The elections were scheduled to take place before March 2020, and reports were rife that Mariga would battle for the presidency against incumbent Nick Mwendwa.
Speaking to Kenyans.co.ke, FKF chief executive, Barry Otieno, on Wednesday, January 15, explained that Mariga’s candidature could not be confirmed at the time since there was no elections board in place to receive his application.
“By regulation, Mariga would formally inform the yet to be constituted electoral board of his interest to vie for the FKF presidency.
“As such, we have not and are not supposed to receive any documentation from any FKF presidential hopeful,” Otieno stated.
A report by People Daily on Thursday, January 16, stated that Mariga’s father, Noah Wanyama, claimed that the football star would not vie for the seat.
“For starters, Mariga is currently out of the country.

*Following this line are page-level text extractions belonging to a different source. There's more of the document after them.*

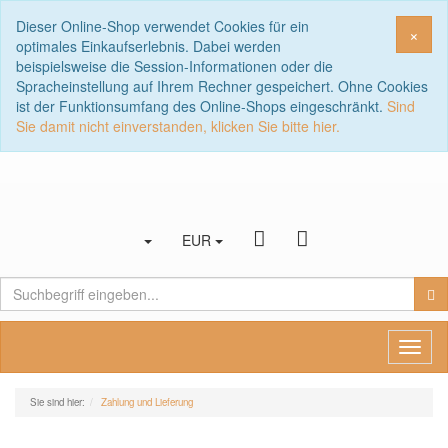
Dieser Online-Shop verwendet Cookies für ein
Sch
×
optimales Einkaufserlebnis. Dabei werden
beispielsweise die Session-Informationen oder die
Spracheinstellung auf Ihrem Rechner gespeichert. Ohne Cookies
ist der Funktionsumfang des Online-Shops eingeschränkt.
Sind
Sie damit nicht einverstanden, klicken Sie bitte hier.
EUR
Toggl
naviga
Sie sind hier:
Zahlung und Lieferung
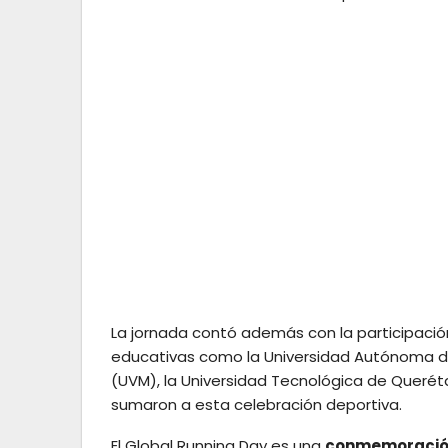
La jornada contó además con la participación
educativas como la Universidad Autónoma de 
(UVM), la Universidad Tecnológica de Querét
sumaron a esta celebración deportiva.
El Global Running Day es una
conmemoración 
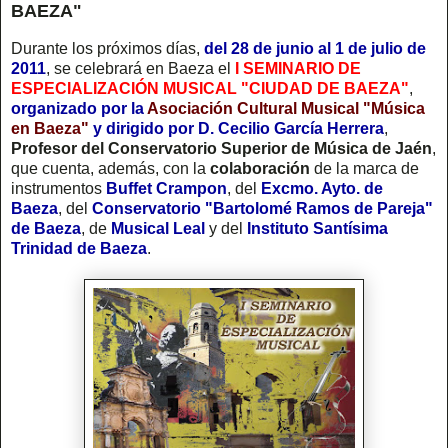
BAEZA"
Durante los próximos días,
del 28 de junio al 1 de julio de
2011
, se celebrará en Baeza el
I SEMINARIO DE
ESPECIALIZACIÓN MUSICAL "CIUDAD DE BAEZA"
,
organizado por la
Asociación Cultural Musical "Música
en Baeza"
y dirigido por D. Cecilio García Herrera
,
Profesor del Conservatorio Superior de Música de Jaén
,
que cuenta, además, con la
colaboración
de la marca de
instrumentos
Buffet Crampon
, del
Excmo. Ayto. de
Baeza
, del
Conservatorio "Bartolomé Ramos de Pareja"
de Baeza
, de
Musical Leal
y del
Instituto Santísima
Trinidad de Baeza
.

In any case, he would have told me of his intentions or seek advice. That means this story on social media can only be fiction.
“It is a huge decision to make for anybody and I believe Mariga is an open person who would consult widely,” Wanyama is quoted.

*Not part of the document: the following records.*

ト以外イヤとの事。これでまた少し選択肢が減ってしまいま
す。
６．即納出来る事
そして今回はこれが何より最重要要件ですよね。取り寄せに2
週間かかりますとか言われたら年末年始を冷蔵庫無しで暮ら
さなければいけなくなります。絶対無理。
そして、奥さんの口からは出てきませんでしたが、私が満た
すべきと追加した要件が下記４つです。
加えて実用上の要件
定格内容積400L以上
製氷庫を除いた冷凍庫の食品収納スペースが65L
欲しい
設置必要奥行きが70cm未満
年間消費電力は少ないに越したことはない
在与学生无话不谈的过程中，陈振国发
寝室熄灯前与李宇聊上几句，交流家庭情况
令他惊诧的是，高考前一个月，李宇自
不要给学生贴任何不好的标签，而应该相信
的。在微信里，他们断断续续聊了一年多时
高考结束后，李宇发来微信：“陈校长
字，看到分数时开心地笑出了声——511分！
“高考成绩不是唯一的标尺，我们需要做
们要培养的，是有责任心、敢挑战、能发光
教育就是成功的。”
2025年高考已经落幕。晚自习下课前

Since losing the Kibra bid to Orange Democratic Movement’s Imran Okoth, Jubilee’s Mariga has managed to revert back to a low-key life.
His last public appearance was on December 23, 2019, when he accompanied Deputy President William Ruto to the Mumboha Hustlers Football Cup in Luanda, Vihiga County.
In December 2019, the Sports Disputes Tribunal led by chairman John Ohaga nullified the FKF County Elections held on November 23, 2019, and further cancelled the subsequent national elections that were to be held on December 7, 2019.
By then, Nick Mwenda was the only candidate who had been cleared to run for the presidency after competitors failed to launch bids for the seat.
Ohaga argued that there wasn’t enough public participation in the elections and that the FKF electoral board was not properly constituted.
FKF then issued a notice to all its members to hold engagement meetings to deliberate on the 2019/2019 FKF electoral code which would be followed by a special general meeting that would pass a vote on the code.
The NEC was also scheduled to propose an electoral board, which would be up for a vote on the same day.
If passed, the board would henceforth be mandated to conduct the repeat elections. As at January 2020, all the 20 FKF branches had held public participation forums on the 2019/2020 FKF Electoral Code ahead of repeat elections to be held within the first trimester of 2020.
The branches had also forwarded their recommendations to the FKF head office and were awaiting further deliberations and adoption of a final document.